# AMD Vs. Intel



## Erestor Arcamen (Feb 26, 2012)

I'm posting this here because Sauron never was in the market to buy a laptop...BUT I AM!!!! :*D And I'm having some troubles. I know what the different specs mean w/RAM and USB 2.0 3.0 etc and all that, but I'm just looking to see what folks think about the different processors available, AMD and Intel. Do you fellow techies out there have a preference? I would be buying an Apple if I could afford it but I can't so I'm going with a Dell most likely since I've been using them most of the time. So if you could help me out and give me some info on the processors you prefer and why, I'd appreciate it. I'm not looking for top of the line powerhouse or anything like that lol but I don't want to spend money on junk either. Not a huge gamer but I do some online gaming some (and I don't mean pogo lol not that pogo isn't awesome).


----------



## Bard the Bowman (Feb 27, 2012)

You should buy a Mac


----------



## Bard the Bowman (Feb 27, 2012)

Excuse me? Twice as much? Have you even checked out the prices for Macs lately? 

Listen to me Erestor, you say you're not a huge gaming. Fine. Macs aren't the ideal gaming machine, but they handle games very nicely nonetheless. However, if you're an occasional gamer, a Macbook Air sounds like your thing. Not only will it handle your games (the specs are good enough for Battle for Middle-earth, and why would you want to play another game?), but it combines business with pleasure, a smart, sleek, beautiful look with durability, and it contains flash memory, so you don't need to worry about keeping it perfectly level or still while its on. Add that to an incredibly user friendly OS and interface, and you have the perfect casual gamer's machine. 

And Air's are affordable.


----------



## Prince of Cats (Feb 27, 2012)

Like markoffc said, we're going to need (a lot) more information. When you say you play some online games, what sort of games? Browser games or executables? Most computer games (other than browser-based) aren't going to be native to the mac, and will require emulation if playable at all.The people who say macs are great for gaming ... only game on macs :*p 

RE: AMD vs Intel ... that's more an argument for top of the line desktop CPUs. If you're buying a pre-built laptop, you're going to be looking at whatever lower to middle range chip they decided would be best for cost vs. marketing. Comparisons have to be made on a chip vs chip basis between laptops and what chip they come with.

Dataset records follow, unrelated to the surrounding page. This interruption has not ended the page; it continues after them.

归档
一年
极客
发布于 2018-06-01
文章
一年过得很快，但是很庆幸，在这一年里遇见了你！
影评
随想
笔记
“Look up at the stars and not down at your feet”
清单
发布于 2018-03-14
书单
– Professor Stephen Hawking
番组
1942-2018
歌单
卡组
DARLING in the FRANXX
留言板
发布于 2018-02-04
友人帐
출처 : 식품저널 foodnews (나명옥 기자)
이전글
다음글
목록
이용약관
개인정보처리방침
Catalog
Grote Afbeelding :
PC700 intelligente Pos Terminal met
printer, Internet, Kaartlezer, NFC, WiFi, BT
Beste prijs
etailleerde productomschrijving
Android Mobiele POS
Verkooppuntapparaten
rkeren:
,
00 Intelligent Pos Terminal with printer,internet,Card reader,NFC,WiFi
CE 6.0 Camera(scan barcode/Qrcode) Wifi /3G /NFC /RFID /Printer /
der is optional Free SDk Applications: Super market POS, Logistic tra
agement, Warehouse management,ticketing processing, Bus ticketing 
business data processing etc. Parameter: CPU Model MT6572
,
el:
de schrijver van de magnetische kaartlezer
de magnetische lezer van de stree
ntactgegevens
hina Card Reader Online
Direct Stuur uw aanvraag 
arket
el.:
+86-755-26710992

Some of the laptops you see are going to have a good CPU but no dedicated GPU. If you want to play modern games, I would only consider laptops with dedicated graphics.

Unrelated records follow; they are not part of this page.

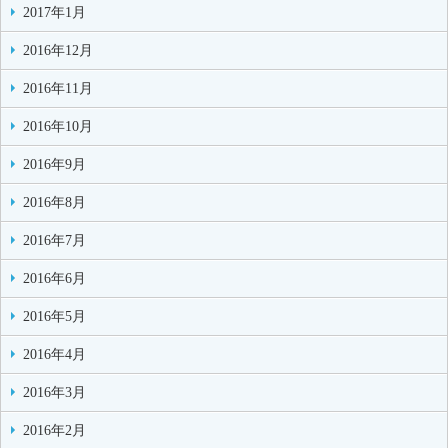
2017年1月
2016年12月
2016年11月
2016年10月
2016年9月
2016年8月
2016年7月
2016年6月
2016年5月
2016年4月
2016年3月
2016年2月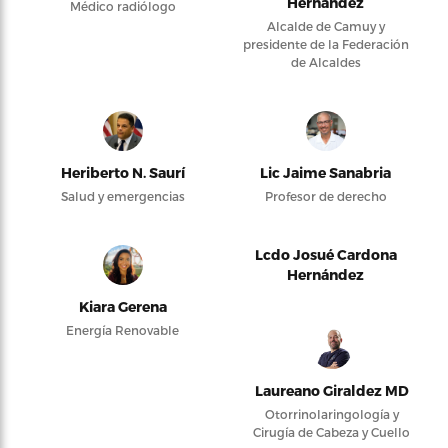
Hernández
Médico radiólogo
Alcalde de Camuy y
presidente de la Federación
de Alcaldes
Heriberto N. Saurí
Lic Jaime Sanabria
Salud y emergencias
Profesor de derecho
Lcdo Josué Cardona
Hernández
Kiara Gerena
Energía Renovable
Laureano Giraldez MD
Otorrinolaringología y
Cirugía de Cabeza y Cuello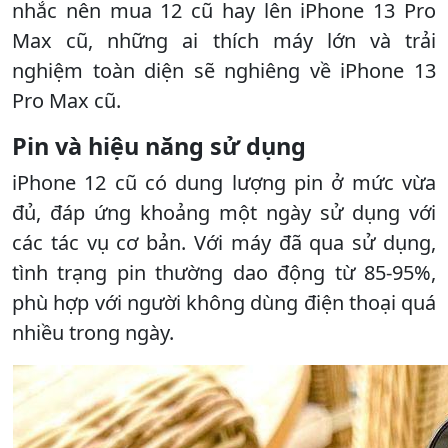
nhắc nên mua 12 cũ hay lên iPhone 13 Pro
Max cũ, những ai thích máy lớn và trải
nghiệm toàn diện sẽ nghiêng về iPhone 13
Pro Max cũ.
Pin và hiệu năng sử dụng
iPhone 12 cũ có dung lượng pin ở mức vừa
đủ, đáp ứng khoảng một ngày sử dụng với
các tác vụ cơ bản. Với máy đã qua sử dụng,
tình trạng pin thường dao động từ 85-95%,
phù hợp với người không dùng điện thoại quá
nhiều trong ngày.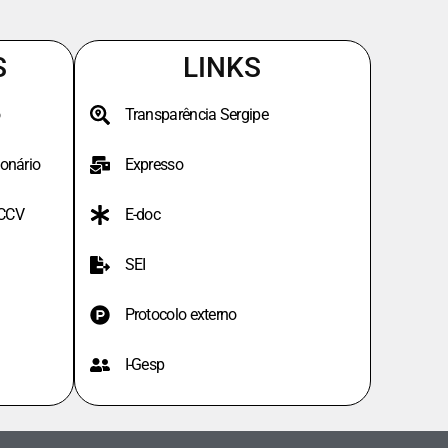
S
LINKS
Transparência Sergipe
onário
Expresso
PCCV
E-doc
SEI
Protocolo externo
I-Gesp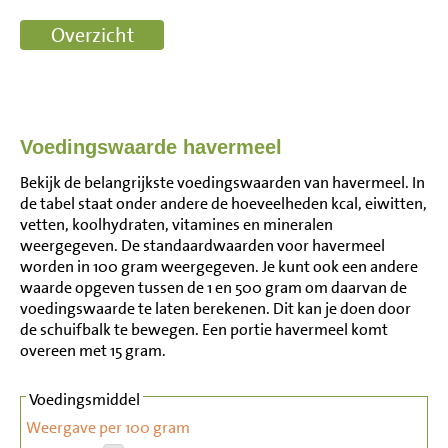
Voedingswaarde havermeel
Bekijk de belangrijkste voedingswaarden van havermeel. In
de tabel staat onder andere de hoeveelheden kcal, eiwitten,
vetten, koolhydraten, vitamines en mineralen
weergegeven. De standaardwaarden voor havermeel
worden in 100 gram weergegeven. Je kunt ook een andere
waarde opgeven tussen de 1 en 500 gram om daarvan de
voedingswaarde te laten berekenen. Dit kan je doen door
de schuifbalk te bewegen. Een portie havermeel komt
overeen met 15 gram.
Voedingsmiddel
Weergave per 100 gram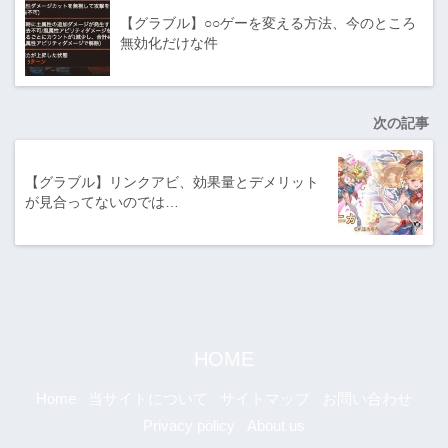
【グラブル】○○ゲーを変える方法、今のところ
無効化だけな件
次の記事
【グラブル】リンクアビ、効果量とデメリット
が見合ってないのでは…
HOME
Home
当サイトについて
サイトマップ
お問い合わせ
Privacy policy
About us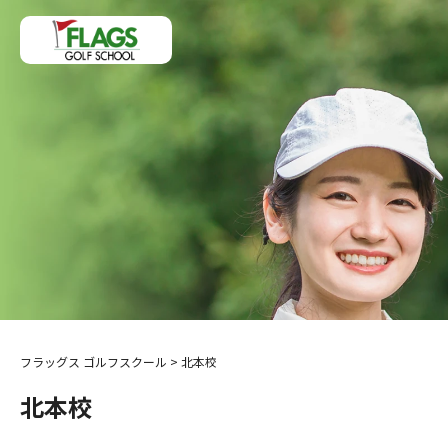
フラッグス ゴルフスクール
>
北本校
北本校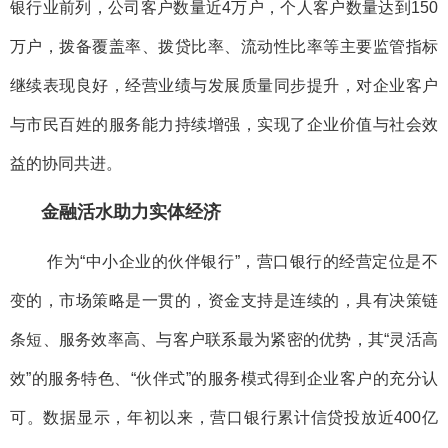
银行业前列，公司客户数量近4万户，个人客户数量达到150
万户，拨备覆盖率、拨贷比率、流动性比率等主要监管指标
继续表现良好，经营业绩与发展质量同步提升，对企业客户
与市民百姓的服务能力持续增强，实现了企业价值与社会效
益的协同共进。
金融活水助力实体经济
作为“中小企业的伙伴银行”，营口银行的经营定位是不
变的，市场策略是一贯的，资金支持是连续的，具有决策链
条短、服务效率高、与客户联系最为紧密的优势，其“灵活高
效”的服务特色、“伙伴式”的服务模式得到企业客户的充分认
可。数据显示，年初以来，营口银行累计信贷投放近400亿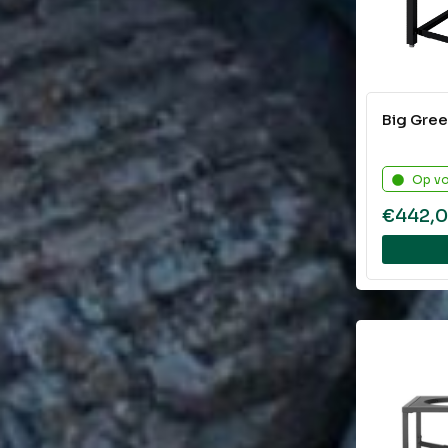
Big Gree
Op v
€
442,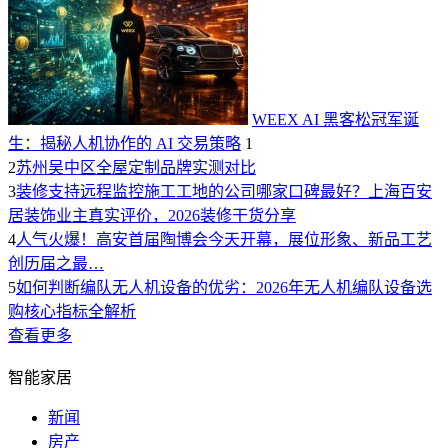
WEEX AI 黑客松冠军诞
生：揭秘人机协作的 AI 交易策略
1
2
苏州吴中区全屋定制品牌实测对比
3
装修支持远程监控施工工地的公司哪家口碑最好？上海百安
居装饰业主真实评价，2026装修干货分享
4
人气火爆！高安首届陶博会今天开幕，展位形象、新品工艺
创历届之最…
5
如何判断编队无人机设备的优劣：2026年无人机编队设备选
购核心指标全解析
查看更多
智能家居
新闻
房产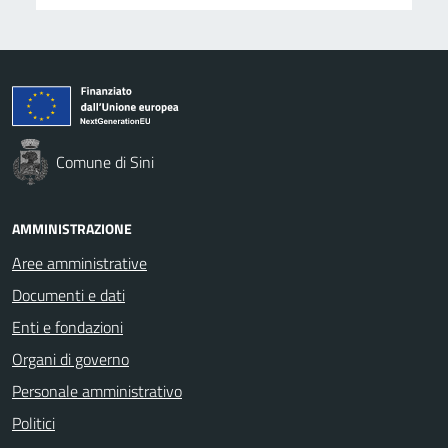
Comune di Sini
AMMINISTRAZIONE
Aree amministrative
Documenti e dati
Enti e fondazioni
Organi di governo
Personale amministrativo
Politici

Post a couple models that you're interested in to give an idea of your price range and so we can compare the hardware.


----------



## Bard the Bowman (Feb 27, 2012)

Actually Prince of Cats I have a Mac and I play Windows games...only. How you say? Well quite simple. I run a beautiful program called Parallels, which allows me to run both Operating Systems simultaneously. This is what I was afraid of Erestor. You'll get unknowledgeable people feeding you misinformation.

Don't want to cough up 50 bucks for Parallels? No problem. Every Mac comes with Boot Camp, which will allow you to start up either Windows or Mac. All you need to do is acquire a version of Windows, install it, and presto, you have your gaming system. 

Erestor, just be careful when you run into Mac haters. Most of them have never actually owned a Mac and are either brainwashed or, well, a hard core gamer. Or they're so extremely poor they could only buy a $150 netbook and now they are bitter. Take it from me, I've owned pretty much every Mac available; Air, Macbook, Pro, iMac, you name it. I know them all, and I'll tell you the downsides as well. Let me just say this though, if 1000 dollars is beyond your price range, then forget a Mac. I will say that they are more durable than any other brand I've owned (and I've owned quite a few), and they don't become obsolete in a few years.


----------



## Erestor Arcamen (Feb 27, 2012)

I love macs but can't really afford one and the mac air is too thin, sorry. But the point of this thread isn't to argue whether macs or pc's are better, I think a lot of it is personal preference and also what you're planning on doing and if you can afford it. My budget is around $650 or lower so I'm really looking for pre-built. I do most of my gaming on my xbox 360 and playstation so I'm not worried about any upcoming PC games or anything. When I was younger I used to do Runescape and there's a few other MMORPGs that I'm into now too so that's what I mean really, so I don't need the best graphics hardware or anything like that.


----------



## Bard the Bowman (Feb 27, 2012)

It's cheaper to build your own computer.


----------



## Erestor Arcamen (Feb 29, 2012)

I forgot to mention I do some webmaster duties for the local KofC group but that shouldn't need powerhouse capabilities either, just simple HTML and stuff lol but thanks for all the suggestions.


----------